The second annual Women In Entertainment Summit took place November 2016. I chatted with three of this year's participants:- Haifaa al-Mansour, Director and Writer of Wadjda and Saudi Arabia's first female filmmaker.- Allison Schroeder, Screenwriter and Co-Chair of the WGA Committee of Women Writers- Gretchen McCourt, Executive Vice President Cinema Programming, ArcLight Cinemas

Gretchen McCourt welcomes the audience at Arclight Cinema's Women In Entertainment Summit (Courtesy of Cinematic Red):2016-12-23-1482470623-4146847-1511050694e1456340609771.jpg

Xaque Gruber: Tell me one area within the entertainment industry that you'd like to see improve for women?

Haifaa al-Mansour: More voices behind the camera for sure. There is a serious lack of women directors in the industry, and this leads to a very serious lack of women's perspective in all forms of entertainment. We need to continue to encourage women to pursue directing and to encourage producers, actors and other industry professionals to support women directors.

Allison Schroeder: That's hard. I think the key is that there needs to be improvement in all areas, so that there's not just one woman in a room or on a team or within a department. But I think the biggest thing is getting women in the room to begin with. To pitch, to interview, to vie for the job. Then the key is staying in that position, which can be even harder.

Xaque Gruber: Haifaa, you're Saudi Arabia's first female filmmaker. So first of all, congratulations on that. I'm wondering what is something that American filmmakers, male or female, can learn from your experience of working in that restrictive culture?

Haifaa al-Monsour: I believe strongly in focusing on goals and finding avenues to achieve them regardless of the obstacles or restrictions in front of you. I feel that it is very easy sometimes to get stuck in a negative narrative about how difficult things are, and that we instead need to focus on the journey and the steps that are necessary to succeed.

Xaque Gruber: What are some recent female driven films that have moved you?

Gretchen McCourt: Jessica Chastain in Miss Sloane is fantastic. Hidden Figures is so important for everyone to see. I loved Viola Davis in Fences, she's fabulous.

Allison Schroeder: I recently saw Jackie and loved it. I thought it was an amazingly complicated portrait of a woman. There were so many scenes of her wrestling with her internal demons and decisions juxtaposed against the expectations of her as a beautiful woman. When she sat behind the Oval Office desk, I just cried. I felt how much she felt like an outsider even in the place she lived.
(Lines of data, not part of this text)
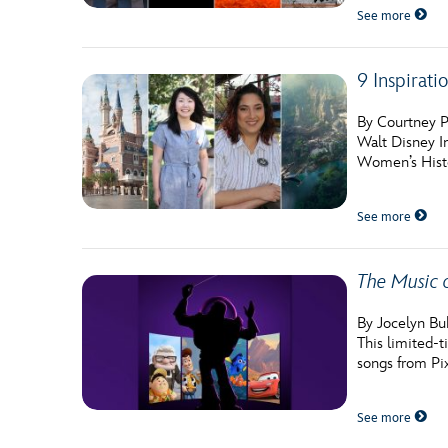
See more
9 Inspirati
By Courtney P
Walt Disney I
Women’s Histo
See more
The Music 
By Jocelyn Bu
This limited-t
songs from Pix
See more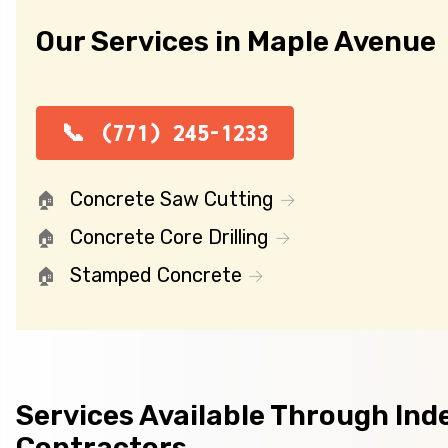
Our Services in Maple Avenue
(771) 245-1233
Concrete Saw Cutting
Concrete Core Drilling
Stamped Concrete
Services Available Through In
Contractors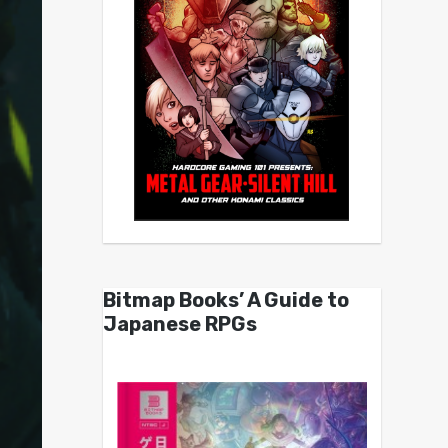
Bitmap Books’ A Guide to
Japanese RPGs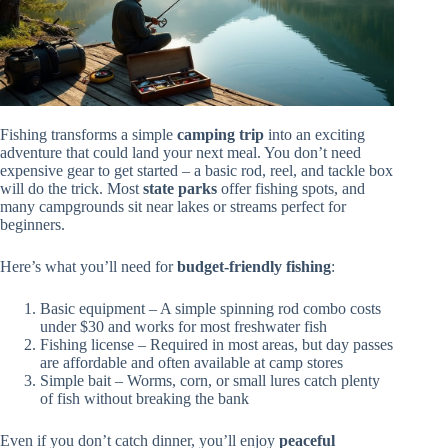
Fishing transforms a simple
camping trip
into an exciting
adventure that could land your next meal. You don’t need
expensive gear to get started – a basic rod, reel, and tackle box
will do the trick. Most
state parks
offer fishing spots, and
many campgrounds sit near lakes or streams perfect for
beginners.
Here’s what you’ll need for
budget-friendly fishing
:
Basic equipment – A simple spinning rod combo costs
under $30 and works for most freshwater fish
Fishing license – Required in most areas, but day passes
are affordable and often available at camp stores
Simple bait – Worms, corn, or small lures catch plenty
of fish without breaking the bank
Even if you don’t catch dinner, you’ll enjoy
peaceful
Haifaa al-Monsour: Anytime I need inspiration I re-watch Rosetta, which is a fantastic film about a young woman intensely focused on making it in her limited world. There are so many exciting films in 2016: 20th Century Women, American Honey, Carrie Kilby. The future looks bright! I actually really liked Bridget Jones Baby. I think there is a lot of unexplored potential in the rom/com genre, and I love a movie that can make me laugh and cry at different times.

Xaque Gruber: Allison, back in 2012 it was widely reported that Hollywood studios were not hiring women screenwriters to write big tentpole movies - especially action movies. Has that changed at all?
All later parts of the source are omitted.